Dari teori dan pendapat ahli tersebut tersebut, dapat dipahami bahwa kartu-kartu yang berisi nominal uang tersebut dapat dikatakan sebagai perbuatan melanggar hukum (politik uang) karena memiliki nilai nominal dan diberikan kepada masyarakat yang tujuannya mempengaruhi perolehan suara. Dari teori dan pendapat ahli tersebut juga dapat disimpulkan bahwa jika pelanggaran tersebut terbukti MK sangat berwenang untuk membatalkan hasil pemilu dan mendiskualifikasi pasangan calon yang melanggar.
Dengan demikian, berdasarkan jalanya persidangan, teori dan pendapat ahli, kartu-kartu yang berisi nominal uang tersebut dapat dikatakan sebagai politik uang karena meskipun tidak tunai, kartu tersebut tertera nominal rupiah dan diberikan kepada masyarakat se-Kabupaten Bandung pada masa kampanye. Dengan bukti politik uang yang dirasa kuat tersebut, MK memutuskan sidang berlanjut ke tahap berikutnya yaitu agenda keterangan saksi dan pemeriksaan alat bukti.
Kedua, terkait ambang batas untuk pengajuan permohonan sengketa pilkada di Mahkamah Konstitusi. Meskipun selisih ambang batas perolehan suara antara paslon 01 (Nia-Usman) dan paslon 03 (Dadang-Syahrul) yaitu sebesar 25.16% (417.189 suara) di mana selisih pada perkara a quo sangat jauh melebihi ambang batas pengajuan sengketa yang disyaratkan dalam Pasal 158 ayat (2) UU Nomor 10 Tahun 2016. Menurut Mantan Hakim MK Maruarar Siahaan, pasal tersebut berlaku jika proses Pilkada berlangsung secara benar tanpa terjadinya pelanggaran.
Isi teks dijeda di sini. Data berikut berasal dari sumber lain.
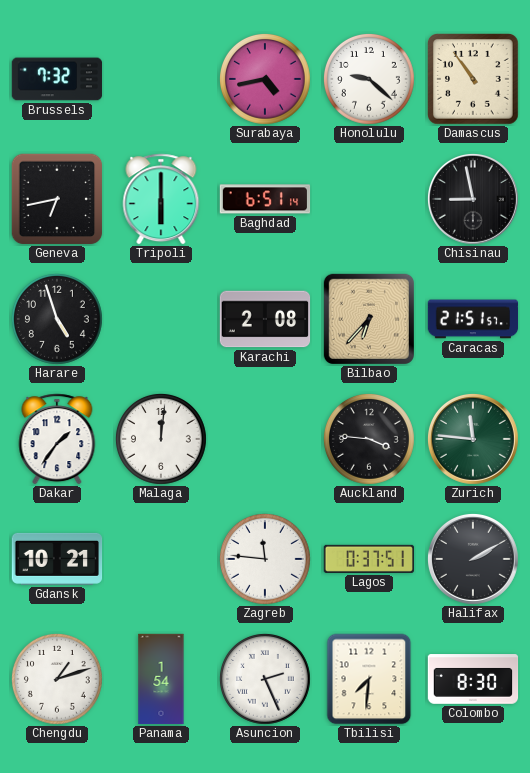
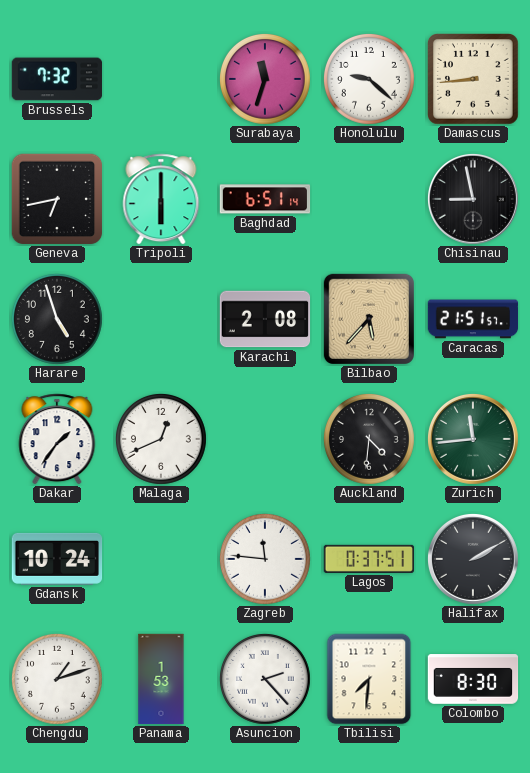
Surabaya: 4:43 -> 11:33
Damascus: 10:54 -> 8:44
Bilbao: 6:37 -> 5:37
Malaga: 12:01 -> 12:41
Auckland: 3:46 -> 4:31
Zurich: 11:46 -> 11:44
Gdansk: 10:21 -> 10:24
Panama: 1:54 -> 1:53
Asuncion: 2:26 -> 2:23
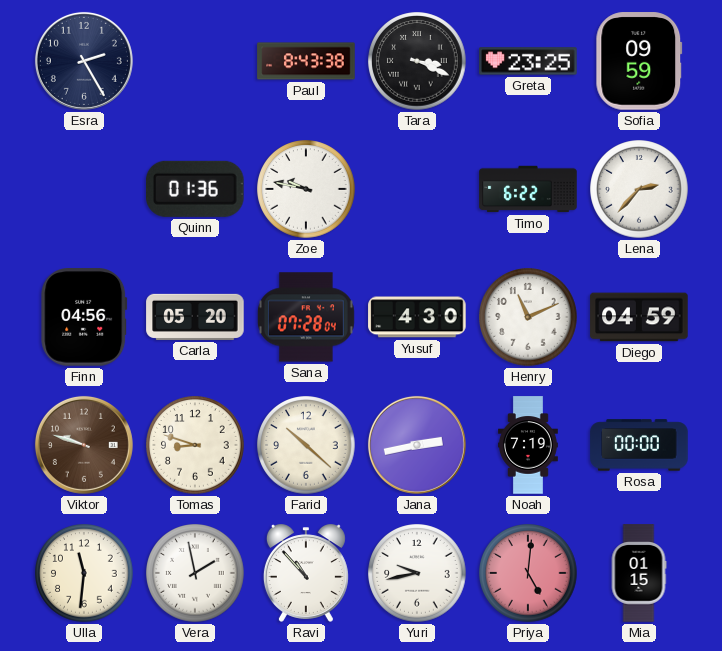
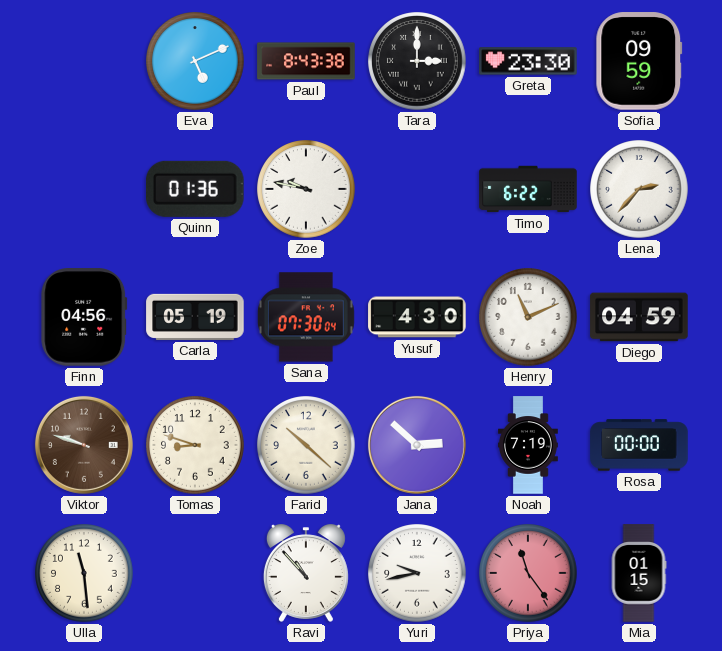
Esra: 2:25 -> none
Eva: none -> 5:11
Tara: 3:19 -> 3:00
Greta: 23:25 -> 23:30
Carla: 05:20 -> 05:19
Sana: 07:28 -> 07:30
Jana: 2:43 -> 2:52
Ulla: 11:31 -> 11:29
Vera: 1:58 -> none
Priya: 5:01 -> 11:24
Pada saat persidangan, dipaparkan bukti-bukti pelanggaran dan bukti tambahan yang dilakukan oleh Paslon 03 (Dadang-Syahrul). Meskipun tim hukum dan tim ahli pasangan 03 membantah dan memberikan keterangan. Karena dianggap bukti pelanggaran yang diberikan paslon 01 kuat, MK memutuskan untuk memeriksa bukti lainnya (penemuan sembako dan uang tunai dalam mobil box grandmax) dan memutuskan ambang batas dikesampingkan dikarenakan adanya dugaan pelanggaran dilihat dari bukti-bukti lainnya.